Politics is a never-ending contest to create more hopeful, opportunistic conditions in which people might thrive; while sports is about unfulfilled fantasies mixed with the delusion that you can will your team to victory and the temporal bragging rights winning accords you. The bragging rights are fleeting because after every season records are wiped clean and there’s a complete reset.

In politics, we’re at a point where each side almost instinctively questions one another’s sanity and humanity. In contrast, we don’t wonder how can a sane person be a Chicago Bears fan, a Minnesota Timberwolves fan, a Chelsea fan, a Duke fan? Well, maybe Duke isn’t the best example since any Carolina fan will tell you that Duke has a distinctively Republican vibe. But I digress. We know sports fans choose their teams based upon some mix of nostalgia and geography, not a sense of superiority.

In contemporary U.S. politics, resentments continuously build. Records are never wiped clean and there are never any resets. As the last 5-10 years so clearly illustrates, antipathy just builds and builds and builds.

It’s to the point now, where I believe many Republican opinion leaders care more about Democrats doing poorly in elections than they care about the country doing well.

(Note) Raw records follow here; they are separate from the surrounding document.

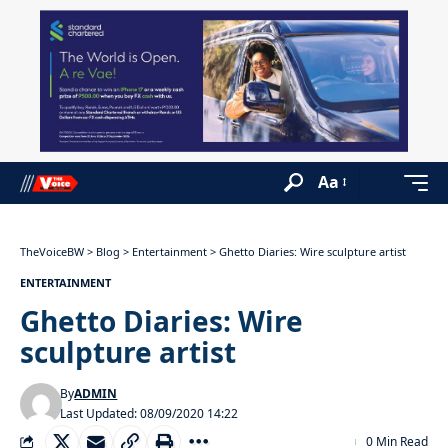
Aa
TheVoiceBW
>
Blog
>
Entertainment
>
Ghetto Diaries: Wire sculpture artist
ENTERTAINMENT
Ghetto Diaries: Wire
sculpture artist
By
ADMIN
Last Updated: 08/09/2020 14:22
0 Min Read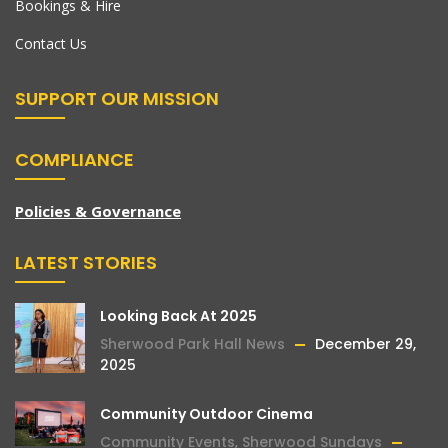
Bookings & Hire
Contact Us
SUPPORT OUR MISSION
COMPLIANCE
Policies & Governance
LATEST STORIES
Looking Back At 2025
Sherwood Park Hall News
December 29,
2025
Community Outdoor Cinema
Community Events
,
Sherwood Sundays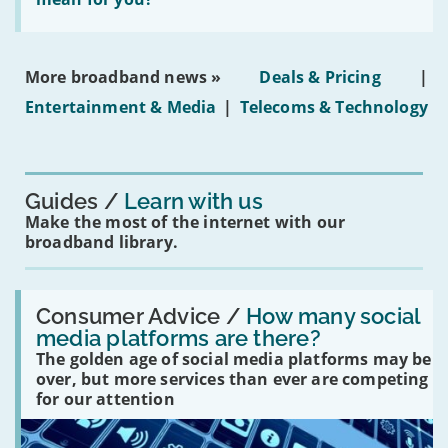
properties'
the
social
media
ban
More broadband news »
Deals & Pricing
|
on
under-
Entertainment & Media
|
Telecoms & Technology
16s
mean
for
you?'
Guides
Learn with us
Make the most of the internet with our
broadband library.
Read:
'How
Consumer Advice /
How many social
many
media platforms are there?
social
The golden age of social media platforms may be
media
platforms
over, but more services than ever are competing
are
for our attention
there?'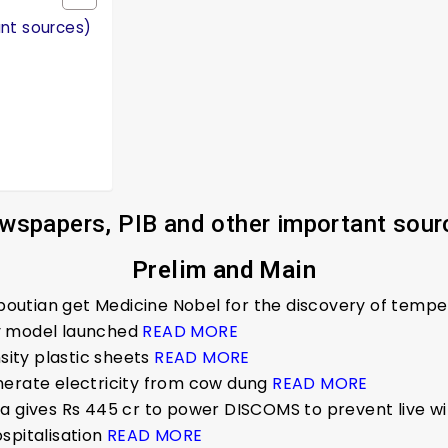
ant sources)
wspapers, PIB and other important sour
Prelim and Main
tapoutian get Medicine Nobel for the discovery of temp
y model launched
READ MORE
nsity plastic sheets
READ MORE
nerate electricity from cow dung
READ MORE
ha gives Rs 445 cr to power DISCOMS to prevent live w
ospitalisation
READ MORE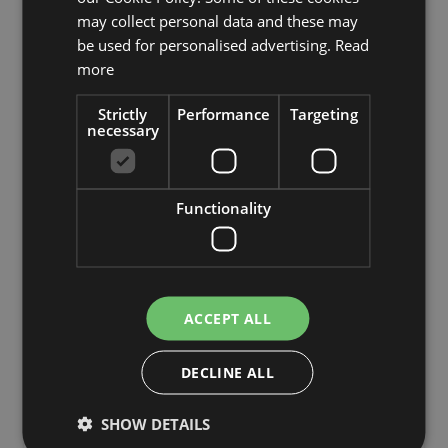
may collect personal data and these may
be used for personalised advertising.
Read
Plastic astilbe QIMEI, fuchsia-green, 28"/70cm, Ø3.9"/10cm
more
£12.90
Strictly
Performance
Targeting
necessary
-30%
Add to 
Functionality
ACCEPT ALL
DECLINE ALL
SHOW DETAILS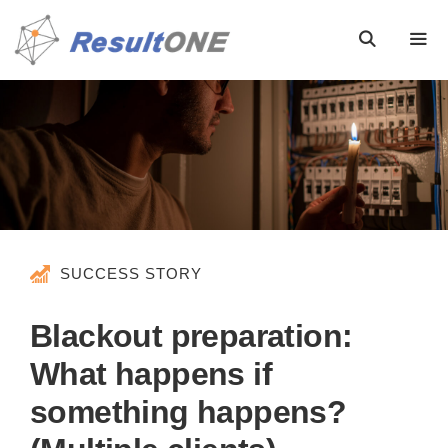
SUCCESS STORY
Blackout preparation:
What happens if
something happens?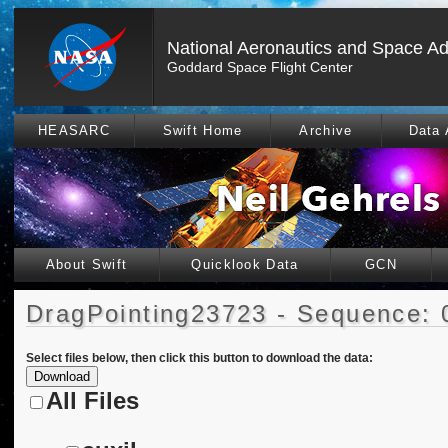
National Aeronautics and Space Ad
Goddard Space Flight Center
HEASARC
Swift Home
Archive
Data 
About Swift
Quicklook Data
GCN
DragPointing23723 - Sequence: 
Select files below, then click this button to download the data:
All Files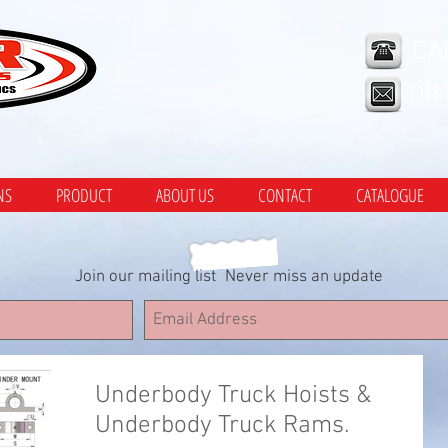
CA
OR
NS
PRODUCT
ABOUT US
CONTACT
CATALOGUE
Join our mailing list
Never miss an update
Underbody Truck Hoists &
Underbody Truck Rams.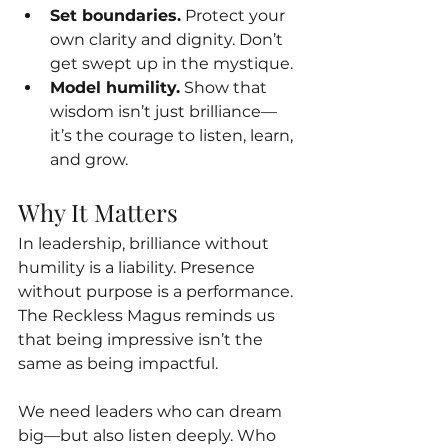
Set boundaries.
 Protect your 
own clarity and dignity. Don’t 
get swept up in the mystique.
Model humility.
 Show that 
wisdom isn’t just brilliance—
it’s the courage to listen, learn, 
and grow.
Why It Matters
In leadership, brilliance without 
humility is a liability. Presence 
without purpose is a performance. 
The Reckless Magus reminds us 
that being impressive isn’t the 
same as being impactful.
We need leaders who can dream 
big—but also listen deeply. Who 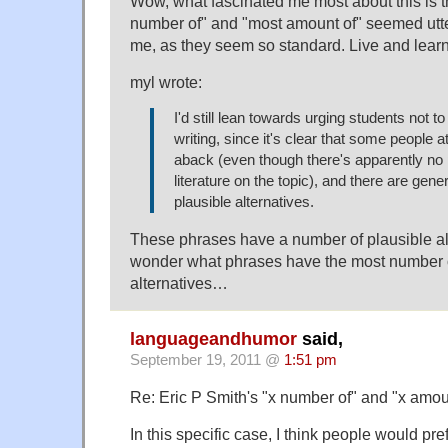
Wow, what fascinated me most about this is t
number of" and "most amount of" seemed utt
me, as they seem so standard. Live and learn
myl wrote:
I'd still lean towards urging students not t
writing, since it's clear that some people at
aback (even though there's apparently no 
literature on the topic), and there are gene
plausible alternatives.
These phrases have a number of plausible alt
wonder what phrases have the most number o
alternatives…
languageandhumor
said,
September 19, 2011 @
1:51 pm
Re: Eric P Smith's "x number of" and "x amoun
In this specific case, I think people would p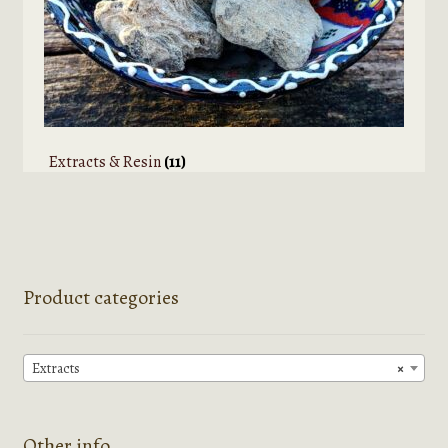
Extracts & Resin
(11)
Product categories
Extracts
×
Other info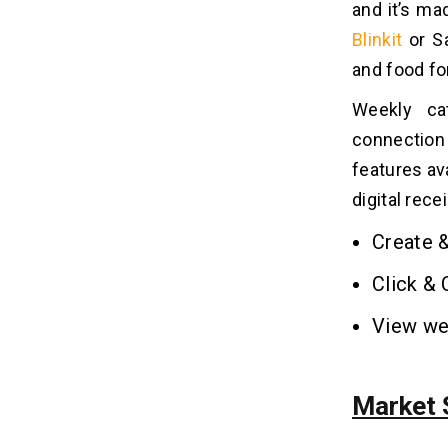
6. In-App Chat
and it’s ma
7. Scheduled Delivery
Blinkit
or Sa
8. Loyalty Programs
and food fo
9. Barcode Scanner
10. Multi-Language
Weekly cat
connection
What is the Cost to Develop a
features ava
08
Grocery Delivery App Like
digital rece
Sainsbury’s?
Create &
5 Factors That Can Affect the
09
Overall Grocery Delivery App
Click & 
Development Cost
View we
1. Feature Complexity
2. Platform Choice
3. Design and User Experience
Market S
4. Development Team's Location
5. Integration and Backend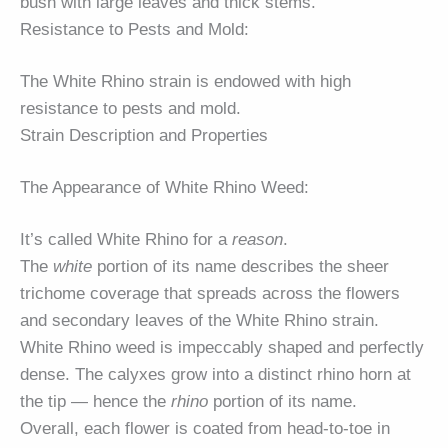
bush with large leaves and thick stems.
Resistance to Pests and Mold:
The White Rhino strain is endowed with high
resistance to pests and mold.
Strain Description and Properties
The Appearance of White Rhino Weed:
It’s called White Rhino for a
reason
.
The
white
portion of its name describes the sheer
trichome coverage that spreads across the flowers
and secondary leaves of the White Rhino strain.
White Rhino weed is impeccably shaped and perfectly
dense. The calyxes grow into a distinct rhino horn at
the tip — hence the
rhino
portion of its name.
Overall, each flower is coated from head-to-toe in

Undoubtedly, many Republicans suspect the same of many Democratic opinion leaders.

That myopia of only seeing electoral trees at the expense of the forest is distinct to politics. Sports fans don’t cheer when opposing players are injured. In fact, despite a minority of “boo birds”, the majority don’t root against the other team, they simply root for their “home” team.

Of course, the problem with my “less politics, more sports” plea is that political apathy enables incompetent and/or corrupt politicians to harm the common good even more. In the end, I’m advocating for being more sports-like in our politics. How about organizing and rooting for your team without demonizing the other one nearly as much. And for a change of pace, root for your country even more than your team.